*** Opening SUPPLIED RECORDS ***

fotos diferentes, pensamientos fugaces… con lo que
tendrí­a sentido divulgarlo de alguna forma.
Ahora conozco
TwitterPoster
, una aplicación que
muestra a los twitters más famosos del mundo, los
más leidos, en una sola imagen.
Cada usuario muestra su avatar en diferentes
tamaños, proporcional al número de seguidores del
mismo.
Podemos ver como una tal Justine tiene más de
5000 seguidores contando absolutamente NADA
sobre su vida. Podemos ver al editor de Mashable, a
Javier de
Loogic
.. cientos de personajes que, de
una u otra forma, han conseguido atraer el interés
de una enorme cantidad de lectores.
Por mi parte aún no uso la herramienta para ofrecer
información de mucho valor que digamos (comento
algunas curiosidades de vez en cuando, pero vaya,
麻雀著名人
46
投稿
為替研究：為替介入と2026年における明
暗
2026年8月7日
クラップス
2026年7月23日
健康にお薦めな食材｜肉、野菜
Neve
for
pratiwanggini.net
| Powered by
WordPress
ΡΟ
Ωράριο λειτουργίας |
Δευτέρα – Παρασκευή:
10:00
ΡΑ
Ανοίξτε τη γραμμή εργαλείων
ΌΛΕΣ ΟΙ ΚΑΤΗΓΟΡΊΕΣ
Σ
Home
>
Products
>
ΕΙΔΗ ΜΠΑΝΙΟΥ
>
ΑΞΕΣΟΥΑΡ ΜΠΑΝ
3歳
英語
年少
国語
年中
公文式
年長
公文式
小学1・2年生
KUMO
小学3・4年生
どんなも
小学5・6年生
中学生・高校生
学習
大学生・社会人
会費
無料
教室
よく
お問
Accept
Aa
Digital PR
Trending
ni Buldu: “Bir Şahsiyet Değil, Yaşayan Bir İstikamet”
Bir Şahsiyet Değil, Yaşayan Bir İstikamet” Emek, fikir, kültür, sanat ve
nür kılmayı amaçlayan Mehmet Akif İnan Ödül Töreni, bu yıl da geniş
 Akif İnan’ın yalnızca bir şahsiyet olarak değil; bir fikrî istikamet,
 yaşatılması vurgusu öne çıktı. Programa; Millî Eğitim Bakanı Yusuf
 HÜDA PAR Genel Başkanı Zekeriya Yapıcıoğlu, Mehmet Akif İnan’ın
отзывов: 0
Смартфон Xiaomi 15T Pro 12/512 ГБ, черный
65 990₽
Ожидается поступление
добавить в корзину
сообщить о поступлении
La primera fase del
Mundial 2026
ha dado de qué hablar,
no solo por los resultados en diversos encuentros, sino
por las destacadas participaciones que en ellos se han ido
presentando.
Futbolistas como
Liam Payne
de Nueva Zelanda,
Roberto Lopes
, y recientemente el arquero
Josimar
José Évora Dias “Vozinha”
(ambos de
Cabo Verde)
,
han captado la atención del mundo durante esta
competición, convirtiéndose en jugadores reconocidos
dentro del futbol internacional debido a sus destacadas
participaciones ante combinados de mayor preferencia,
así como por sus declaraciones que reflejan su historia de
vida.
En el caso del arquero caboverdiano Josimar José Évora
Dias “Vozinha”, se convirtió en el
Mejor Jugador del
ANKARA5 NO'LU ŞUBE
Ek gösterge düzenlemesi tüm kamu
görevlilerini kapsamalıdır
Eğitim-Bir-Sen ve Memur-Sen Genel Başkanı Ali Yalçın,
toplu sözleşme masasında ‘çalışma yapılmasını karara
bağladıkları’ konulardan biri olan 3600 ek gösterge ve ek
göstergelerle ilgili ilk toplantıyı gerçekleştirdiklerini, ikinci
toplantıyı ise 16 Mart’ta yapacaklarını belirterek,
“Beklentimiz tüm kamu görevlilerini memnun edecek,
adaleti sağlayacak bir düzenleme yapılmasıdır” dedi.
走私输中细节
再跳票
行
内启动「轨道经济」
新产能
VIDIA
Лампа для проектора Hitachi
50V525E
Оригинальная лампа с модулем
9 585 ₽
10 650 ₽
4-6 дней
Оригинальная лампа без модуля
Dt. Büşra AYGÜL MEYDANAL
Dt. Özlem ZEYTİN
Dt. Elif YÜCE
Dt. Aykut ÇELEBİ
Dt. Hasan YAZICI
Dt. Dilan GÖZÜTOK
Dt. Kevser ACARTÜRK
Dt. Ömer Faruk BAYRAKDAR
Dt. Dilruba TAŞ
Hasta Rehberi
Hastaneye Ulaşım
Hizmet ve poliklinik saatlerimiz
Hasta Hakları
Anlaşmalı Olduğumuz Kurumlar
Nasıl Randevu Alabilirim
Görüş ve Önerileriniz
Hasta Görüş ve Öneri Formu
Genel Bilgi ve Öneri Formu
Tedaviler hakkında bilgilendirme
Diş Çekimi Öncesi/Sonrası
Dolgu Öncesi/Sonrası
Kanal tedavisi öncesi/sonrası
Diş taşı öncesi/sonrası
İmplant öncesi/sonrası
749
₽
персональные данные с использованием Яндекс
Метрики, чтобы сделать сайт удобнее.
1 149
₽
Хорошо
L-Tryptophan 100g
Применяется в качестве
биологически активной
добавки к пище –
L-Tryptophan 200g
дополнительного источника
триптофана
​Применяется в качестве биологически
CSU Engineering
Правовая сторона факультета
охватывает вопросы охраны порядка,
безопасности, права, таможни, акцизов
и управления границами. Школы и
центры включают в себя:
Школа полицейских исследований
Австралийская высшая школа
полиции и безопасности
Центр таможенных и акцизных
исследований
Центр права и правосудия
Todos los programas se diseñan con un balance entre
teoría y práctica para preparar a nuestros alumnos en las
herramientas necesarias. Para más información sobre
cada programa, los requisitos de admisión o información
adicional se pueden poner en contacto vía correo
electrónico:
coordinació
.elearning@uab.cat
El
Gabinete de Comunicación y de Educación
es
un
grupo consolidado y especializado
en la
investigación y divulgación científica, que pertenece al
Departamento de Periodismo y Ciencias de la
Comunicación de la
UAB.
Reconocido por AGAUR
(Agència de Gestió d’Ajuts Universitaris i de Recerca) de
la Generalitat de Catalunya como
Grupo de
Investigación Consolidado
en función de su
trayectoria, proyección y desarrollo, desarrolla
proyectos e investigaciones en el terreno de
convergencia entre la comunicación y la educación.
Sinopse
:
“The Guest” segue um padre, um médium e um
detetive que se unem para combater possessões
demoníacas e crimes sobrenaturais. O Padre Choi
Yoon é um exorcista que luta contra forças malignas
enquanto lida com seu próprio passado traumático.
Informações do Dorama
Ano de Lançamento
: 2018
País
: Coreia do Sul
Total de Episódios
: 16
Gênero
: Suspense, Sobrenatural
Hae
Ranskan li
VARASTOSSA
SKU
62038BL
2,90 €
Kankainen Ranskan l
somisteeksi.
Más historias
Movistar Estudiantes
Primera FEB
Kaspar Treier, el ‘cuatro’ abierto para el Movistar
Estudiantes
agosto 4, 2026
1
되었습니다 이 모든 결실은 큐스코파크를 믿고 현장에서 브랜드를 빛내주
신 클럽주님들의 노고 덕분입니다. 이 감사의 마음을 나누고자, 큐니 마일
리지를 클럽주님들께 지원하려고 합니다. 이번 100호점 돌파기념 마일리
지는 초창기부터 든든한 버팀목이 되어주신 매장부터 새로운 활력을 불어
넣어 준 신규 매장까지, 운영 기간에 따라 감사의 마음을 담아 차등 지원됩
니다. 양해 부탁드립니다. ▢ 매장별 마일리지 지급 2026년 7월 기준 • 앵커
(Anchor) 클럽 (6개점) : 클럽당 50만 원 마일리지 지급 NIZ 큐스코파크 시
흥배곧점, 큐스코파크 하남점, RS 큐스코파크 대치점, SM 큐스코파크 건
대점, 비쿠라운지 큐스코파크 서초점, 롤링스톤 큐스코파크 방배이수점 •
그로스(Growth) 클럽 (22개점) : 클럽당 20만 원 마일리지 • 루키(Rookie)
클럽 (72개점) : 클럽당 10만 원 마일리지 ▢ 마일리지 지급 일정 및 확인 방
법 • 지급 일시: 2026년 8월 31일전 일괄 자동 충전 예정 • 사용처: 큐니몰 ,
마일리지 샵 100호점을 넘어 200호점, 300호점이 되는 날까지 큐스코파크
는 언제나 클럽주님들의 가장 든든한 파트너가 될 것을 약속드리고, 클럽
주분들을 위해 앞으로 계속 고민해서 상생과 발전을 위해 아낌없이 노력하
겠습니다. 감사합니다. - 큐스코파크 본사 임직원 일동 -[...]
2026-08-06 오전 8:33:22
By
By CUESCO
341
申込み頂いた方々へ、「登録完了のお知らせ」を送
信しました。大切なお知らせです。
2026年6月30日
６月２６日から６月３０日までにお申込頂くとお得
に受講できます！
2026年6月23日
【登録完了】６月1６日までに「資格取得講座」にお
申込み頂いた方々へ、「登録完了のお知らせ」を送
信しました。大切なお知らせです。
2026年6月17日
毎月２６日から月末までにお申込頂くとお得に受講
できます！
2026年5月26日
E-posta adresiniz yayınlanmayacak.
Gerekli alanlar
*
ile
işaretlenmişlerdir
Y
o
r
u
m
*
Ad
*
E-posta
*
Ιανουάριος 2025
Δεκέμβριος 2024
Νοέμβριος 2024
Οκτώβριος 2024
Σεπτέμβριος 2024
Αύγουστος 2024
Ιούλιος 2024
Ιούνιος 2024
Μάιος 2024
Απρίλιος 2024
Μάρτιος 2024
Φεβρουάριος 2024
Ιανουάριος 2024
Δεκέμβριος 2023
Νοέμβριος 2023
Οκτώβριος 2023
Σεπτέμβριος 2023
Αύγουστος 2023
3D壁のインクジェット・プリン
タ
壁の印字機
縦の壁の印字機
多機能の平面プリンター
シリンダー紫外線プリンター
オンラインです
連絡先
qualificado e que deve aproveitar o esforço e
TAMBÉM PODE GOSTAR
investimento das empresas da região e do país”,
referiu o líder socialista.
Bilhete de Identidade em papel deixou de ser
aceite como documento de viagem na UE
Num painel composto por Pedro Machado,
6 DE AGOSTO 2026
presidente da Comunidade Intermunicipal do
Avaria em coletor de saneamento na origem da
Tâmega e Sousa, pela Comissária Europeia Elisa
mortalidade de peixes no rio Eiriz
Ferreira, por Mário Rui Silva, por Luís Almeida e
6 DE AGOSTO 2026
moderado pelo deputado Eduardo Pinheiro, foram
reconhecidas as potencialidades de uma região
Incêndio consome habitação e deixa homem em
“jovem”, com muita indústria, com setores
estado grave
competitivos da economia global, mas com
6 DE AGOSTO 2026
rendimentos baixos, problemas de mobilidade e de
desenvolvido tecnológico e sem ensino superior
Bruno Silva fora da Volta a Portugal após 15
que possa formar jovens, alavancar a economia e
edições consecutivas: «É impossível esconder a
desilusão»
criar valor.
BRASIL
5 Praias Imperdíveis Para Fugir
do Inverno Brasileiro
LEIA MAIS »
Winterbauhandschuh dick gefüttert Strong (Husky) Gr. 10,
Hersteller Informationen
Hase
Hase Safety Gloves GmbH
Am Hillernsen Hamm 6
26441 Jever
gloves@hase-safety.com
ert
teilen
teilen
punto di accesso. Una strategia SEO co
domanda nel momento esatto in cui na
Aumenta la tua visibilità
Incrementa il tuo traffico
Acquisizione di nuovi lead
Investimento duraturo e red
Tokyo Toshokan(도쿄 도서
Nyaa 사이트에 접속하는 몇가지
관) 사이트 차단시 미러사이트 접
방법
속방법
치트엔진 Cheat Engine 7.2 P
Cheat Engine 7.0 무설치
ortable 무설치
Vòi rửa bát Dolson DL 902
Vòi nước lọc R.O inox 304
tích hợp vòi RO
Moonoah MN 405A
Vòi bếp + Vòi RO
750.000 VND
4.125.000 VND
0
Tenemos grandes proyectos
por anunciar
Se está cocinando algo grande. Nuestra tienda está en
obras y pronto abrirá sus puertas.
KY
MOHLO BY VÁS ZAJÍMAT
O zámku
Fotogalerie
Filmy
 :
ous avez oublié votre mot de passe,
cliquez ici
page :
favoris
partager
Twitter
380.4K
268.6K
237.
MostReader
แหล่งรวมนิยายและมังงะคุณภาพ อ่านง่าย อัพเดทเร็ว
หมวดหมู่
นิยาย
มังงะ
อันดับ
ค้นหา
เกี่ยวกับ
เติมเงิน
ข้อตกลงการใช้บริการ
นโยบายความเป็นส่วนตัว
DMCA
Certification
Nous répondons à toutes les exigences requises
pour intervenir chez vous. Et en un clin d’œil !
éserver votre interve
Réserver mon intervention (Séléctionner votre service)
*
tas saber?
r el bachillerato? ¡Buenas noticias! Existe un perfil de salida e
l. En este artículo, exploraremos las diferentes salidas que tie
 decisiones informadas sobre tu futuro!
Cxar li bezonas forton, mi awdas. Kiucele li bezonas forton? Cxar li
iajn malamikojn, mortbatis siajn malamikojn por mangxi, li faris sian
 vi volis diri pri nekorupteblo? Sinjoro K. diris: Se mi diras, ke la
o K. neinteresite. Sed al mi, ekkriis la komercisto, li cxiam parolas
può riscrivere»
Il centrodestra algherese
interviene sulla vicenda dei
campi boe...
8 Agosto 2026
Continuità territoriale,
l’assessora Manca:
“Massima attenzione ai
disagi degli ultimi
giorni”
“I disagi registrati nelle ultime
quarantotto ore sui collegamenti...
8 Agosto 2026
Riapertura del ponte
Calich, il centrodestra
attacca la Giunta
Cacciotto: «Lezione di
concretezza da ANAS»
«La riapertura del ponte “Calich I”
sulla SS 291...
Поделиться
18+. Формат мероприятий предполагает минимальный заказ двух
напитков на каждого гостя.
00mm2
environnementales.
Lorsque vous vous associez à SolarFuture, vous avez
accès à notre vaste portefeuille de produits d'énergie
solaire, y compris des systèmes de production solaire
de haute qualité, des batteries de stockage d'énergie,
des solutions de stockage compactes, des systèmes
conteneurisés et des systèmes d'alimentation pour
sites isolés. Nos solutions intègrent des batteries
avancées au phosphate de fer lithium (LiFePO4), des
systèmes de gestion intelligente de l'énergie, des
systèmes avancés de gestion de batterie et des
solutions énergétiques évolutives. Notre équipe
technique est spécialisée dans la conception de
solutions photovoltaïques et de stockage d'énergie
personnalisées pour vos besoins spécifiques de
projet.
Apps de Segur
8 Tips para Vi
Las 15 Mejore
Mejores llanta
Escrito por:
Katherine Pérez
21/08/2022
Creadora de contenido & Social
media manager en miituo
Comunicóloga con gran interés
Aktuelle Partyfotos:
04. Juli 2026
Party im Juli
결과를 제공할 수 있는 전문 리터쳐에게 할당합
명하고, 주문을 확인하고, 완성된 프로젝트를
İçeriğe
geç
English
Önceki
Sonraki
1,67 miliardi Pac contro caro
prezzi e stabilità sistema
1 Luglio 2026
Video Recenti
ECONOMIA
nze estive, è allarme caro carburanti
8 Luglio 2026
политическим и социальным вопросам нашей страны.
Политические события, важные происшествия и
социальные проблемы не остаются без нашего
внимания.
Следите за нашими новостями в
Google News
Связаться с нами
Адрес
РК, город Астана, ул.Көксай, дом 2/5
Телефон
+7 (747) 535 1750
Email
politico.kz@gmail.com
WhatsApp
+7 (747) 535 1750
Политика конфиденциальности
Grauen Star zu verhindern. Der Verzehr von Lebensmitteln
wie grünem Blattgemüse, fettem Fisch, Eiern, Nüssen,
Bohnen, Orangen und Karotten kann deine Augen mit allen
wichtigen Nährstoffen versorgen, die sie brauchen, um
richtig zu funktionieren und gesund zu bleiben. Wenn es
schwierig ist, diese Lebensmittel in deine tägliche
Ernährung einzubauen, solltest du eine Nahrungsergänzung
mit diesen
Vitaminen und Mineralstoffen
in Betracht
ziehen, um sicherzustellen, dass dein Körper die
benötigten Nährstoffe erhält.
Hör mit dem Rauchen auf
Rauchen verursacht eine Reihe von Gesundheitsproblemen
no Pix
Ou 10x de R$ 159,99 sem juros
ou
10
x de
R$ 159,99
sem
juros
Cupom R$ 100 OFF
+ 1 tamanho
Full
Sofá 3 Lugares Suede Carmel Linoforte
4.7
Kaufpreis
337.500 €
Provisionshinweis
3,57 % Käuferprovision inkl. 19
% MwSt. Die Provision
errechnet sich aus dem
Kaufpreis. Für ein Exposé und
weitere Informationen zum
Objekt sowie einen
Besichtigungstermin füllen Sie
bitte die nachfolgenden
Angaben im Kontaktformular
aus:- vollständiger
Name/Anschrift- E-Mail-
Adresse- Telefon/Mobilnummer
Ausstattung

*** Closing SUPPLIED RECORDS ***

WORK TO COMPLETE: If a line above holds the string "마일리지", copy it out.

ANSWER TO THIS TASK:
니다. 양해 부탁드립니다. ▢ 매장별 마일리지 지급 2026년 7월 기준 • 앵커
(Anchor) 클럽 (6개점) : 클럽당 50만 원 마일리지 지급 NIZ 큐스코파크 시
그로스(Growth) 클럽 (22개점) : 클럽당 20만 원 마일리지 • 루키(Rookie)
클럽 (72개점) : 클럽당 10만 원 마일리지 ▢ 마일리지 지급 일정 및 확인 방
마일리지 샵 100호점을 넘어 200호점, 300호점이 되는 날까지 큐스코파크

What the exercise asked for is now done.